0

I have a bunch of documents in a MongoDB collection, each of which looks like this:

{
"_id" : ObjectId("539f5556e4b032123458ba30"),
"name" : "H0031324836",
"date" : ISODate("2014-04-01T04:00:00Z"),
"dateString" : "2014-04-01",
"elements" : [
    {
        "start_time" : ISODate("2014-04-01T15:00:00Z"),
        "end_time" : ISODate("2014-04-01T16:00:00Z"),
        "duration" : NumberLong(3600000),
        "value" : 0.6968
    },
    {
        "start_time" : ISODate("2014-04-01T16:00:00Z"),
        "end_time" : ISODate("2014-04-01T17:00:00Z"),
        "duration" : NumberLong(3600000),
        "value" : 1.4873
    },
    // ...
]
}

For each of these documents, I want (through the aggregation framework, ideally) to end up with a document like this:

{
"_id" : ObjectId("539f5556e4b032123458ba30"),
"name" : "H0031324836",
"date" : ISODate("2014-04-01T04:00:00Z"),
"dateString" : "2014-04-01",
"duration" : NumberLong(...blahblah...), // sum of all "$duration" fields
"value" : ...blahblah..., // sum of all "$value" fields
}

I'm not seeing a way to vectorize over the $elements array and pick out values, though - perhaps $unwind is an option, but that seems pretty inefficient if it truly explodes to a stream of documents just so I can implode them again.

The collection is large (around half a billion docs now, will be several billion when the full data is loaded), so I'm hoping to use the aggregation framework and not MapReduce if possible.

I've got MongoDB 2.6.0, on a hash-sharded collection with 8 shards.

Neil Lunn
  • 148,042
  • 36
  • 346
  • 317
Ken Williams
  • 22,756
  • 10
  • 85
  • 147
  • `$unwind` is the answer: it's the only way you're going to work with `elements[]` via `$group` and `$sum`. If indices are applicable, remember that they're used only up until the first `$unwind`, after that, you're out of luck. – zamnuts Jun 17 '14 at 14:13
  • @zamnuts This is correct.

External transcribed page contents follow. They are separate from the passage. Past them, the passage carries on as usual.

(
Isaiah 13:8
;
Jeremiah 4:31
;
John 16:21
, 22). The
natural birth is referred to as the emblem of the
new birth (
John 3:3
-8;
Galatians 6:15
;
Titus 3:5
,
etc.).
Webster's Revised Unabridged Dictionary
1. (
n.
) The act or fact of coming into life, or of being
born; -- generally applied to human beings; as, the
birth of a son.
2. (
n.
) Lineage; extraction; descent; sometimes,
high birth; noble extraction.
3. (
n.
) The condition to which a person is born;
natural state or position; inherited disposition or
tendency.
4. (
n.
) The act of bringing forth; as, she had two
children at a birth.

Would you like to write this as a proper answer? – Philipp Jun 17 '14 at 14:14
  • @Philipp, will do, ty, sometimes i'm lazy, just comment, and move on :P – zamnuts Jun 17 '14 at 14:15

1 Answers1

4

$unwind is the answer, as you have stated. It is the way something like this was intended to be dealt with.

First, a bit about $unwind. Note that the aggregation framework will only utilize your collection's indices up until the point where it mutates the documents, so be sure to handle the bulk of your filtering foremost. More on that in the SO answer for "Aggregation pipeline and indexes". $unwind will behave superbly performance-wise since it is an optimized internal of MongoDB - it happens natively (C++) in the aggregation pipeline so you won't get degraded performance by running interpreted JavaScript (i.e. in MR). The MongoDB team has worked hard and over several iterations to ensure aggregation is fast.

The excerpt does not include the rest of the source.